Van Gogh was commercially unsuccessful during his lifetime and suffered from severe depression when he cut his left ear off; and here we are arguing this social model is the right one.

My 2 cents.

If you look at my comment history you will see I am pretty outspoken in being against the system. But I am also fundamentally a technologist and believe in constant forward progress. AI is going to automate “commercial” artists. This is a fact. That was all I was speaking to. For better or for worse, this will happen, it needs to happen, it should not be resisted, and we all need to adapt to this new reality.

It is fundamentally another piece in the collapse of materialism and capital. Soon, all work will be machine-renderable, and what then? We will all be out of “jobs” and will need to rediscover what it means to be humans. A pursuit of experience, meditation, exploration, and significantly less tedious creation — it will be a radically different experience, and far more fundamental to our true nature, than what we experience now.
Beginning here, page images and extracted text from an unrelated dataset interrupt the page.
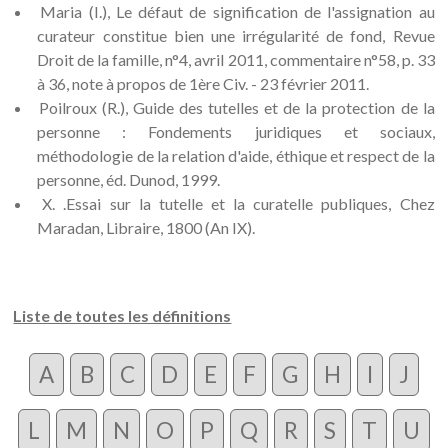
Maria (I.), Le défaut de signification de l'assignation au
curateur constitue bien une irrégularité de fond, Revue
Droit de la famille, n°4, avril 2011, commentaire n°58, p. 33
à 36, note à propos de 1ère Civ. - 23 février 2011.
Poilroux (R.), Guide des tutelles et de la protection de la
personne : Fondements juridiques et sociaux,
méthodologie de la relation d'aide, éthique et respect de la
personne, éd. Dunod, 1999.
X. .Essai sur la tutelle et la curatelle publiques, Chez
Maradan, Libraire, 1800 (An IX).
Liste de toutes les définitions
A
B
C
D
E
F
G
H
I
J
L
M
N
O
P
Q
R
S
T
U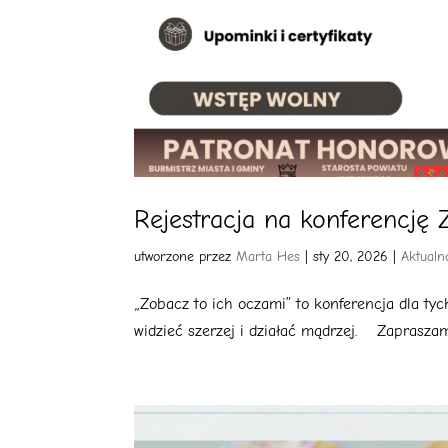
Rejestracja na konferencję 
utworzone przez
Marta Hes
|
sty 20, 2026
|
Aktualn
„Zobacz to ich oczami” to konferencja dla tyc
widzieć szerzej i działać mądrzej. Zapraszam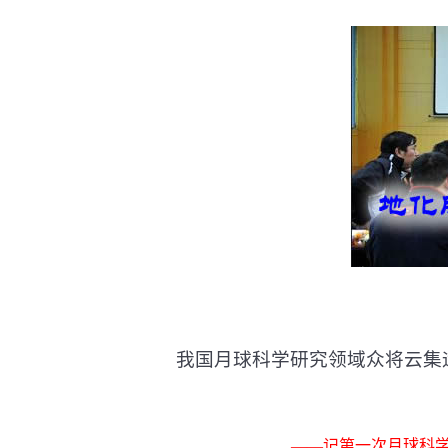
我国月球科学研究领域众将云集
——记第一次月球科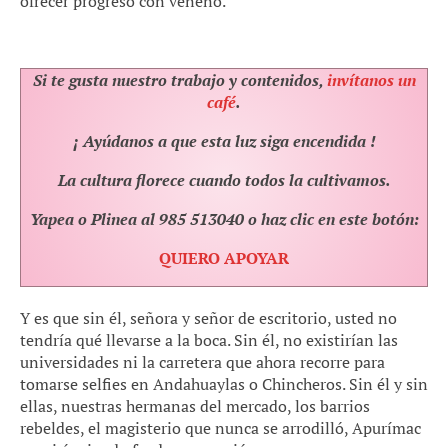
ofrecer progreso con veneno.
Si te gusta nuestro trabajo y contenidos,
invítanos un
café
.
¡ Ayúdanos a que esta luz siga encendida !
La cultura florece cuando todos la cultivamos.
Yapea o Plinea al 985 513040 o haz clic en este botón:
QUIERO APOYAR
Y es que sin él, señora y señor de escritorio, usted no
tendría qué llevarse a la boca. Sin él, no existirían las
universidades ni la carretera que ahora recorre para
tomarse selfies en Andahuaylas o Chincheros. Sin él y sin
ellas, nuestras hermanas del mercado, los barrios
rebeldes, el magisterio que nunca se arrodilló, Apurímac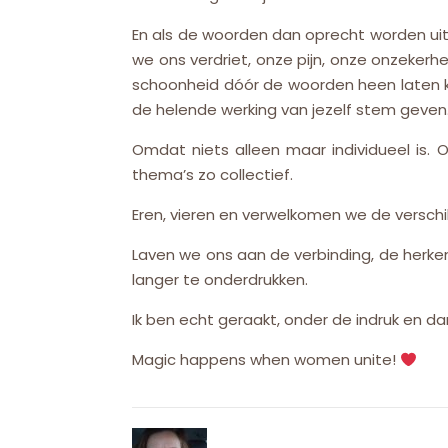
En als de woorden dan oprecht worden uitg
we ons verdriet, onze pijn, onze onzekerhe
schoonheid dóór de woorden heen laten kome
de helende werking van jezelf stem geven
Omdat niets alleen maar individueel is. On
thema’s zo collectief.
Eren, vieren en verwelkomen we de verschil
Laven we ons aan de verbinding, de herkenn
langer te onderdrukken.
Ik ben echt geraakt, onder de indruk en d
Magic happens when women unite!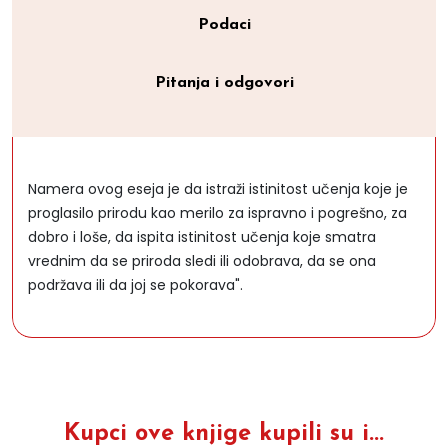
Podaci
Pitanja i odgovori
Namera ovog eseja je da istraži istinitost učenja koje je
proglasilo prirodu kao merilo za ispravno i pogrešno, za
dobro i loše, da ispita istinitost učenja koje smatra
vrednim da se priroda sledi ili odobrava, da se ona
podržava ili da joj se pokorava".
Kupci ove knjige kupili su i...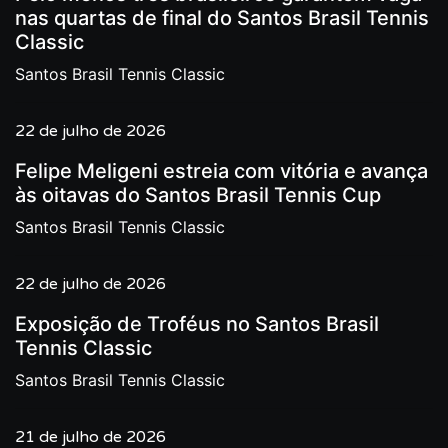
nas quartas de final do Santos Brasil Tennis
Classic
Santos Brasil Tennis Classic
22 de julho de 2026
Felipe Meligeni estreia com vitória e avança
às oitavas do Santos Brasil Tennis Cup
Santos Brasil Tennis Classic
22 de julho de 2026
Exposição de Troféus no Santos Brasil
Tennis Classic
Santos Brasil Tennis Classic
21 de julho de 2026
Me personally? I love to paint, write, and make video games. I love nature and would rather be hiking in remote terrain than pretty much anything else. But there is a lot of work to be done to make what I described in the previous paragraph a reality, and I have skills that can contribute to it, so I do that instead of what personally want. None of us are entitled to simply do what we want while most of us suffer and struggle. Some artists are skilled and lucky enough where they can make money. That bar is going to go a lot higher now with AI.

Artists should be compensated, but for whatever reason, fate would have it that work of the soul might involve acceptance of poverty. It isn’t about capitalism, it is about purity. I think we need universal basic income so that people can pursue their passions without concern of the finances. I also think that passionate people don’t care much about riches; and if they do, that occupies space in a mind that could otherwise be used for their art, and so someone else who properly uses that space will be more capable than them. This is why parasites can take so much from the top artists; they just don’t have the capacity left for that kind of bullshit.

The term “get a real job” might be harsh, but it simply means “get a job capital is interested in paying for”. This criteria constantly changes and AI is pushing it radically. Most people trudge through the shit show of that reality, just because someone calls themself an artist doesn’t make them exempt. I don’t agree with this reality so I would like to see it changed, but we cannot be offended by speaking about the way something is. This is the way it is. If we don’t like it, let’s change it.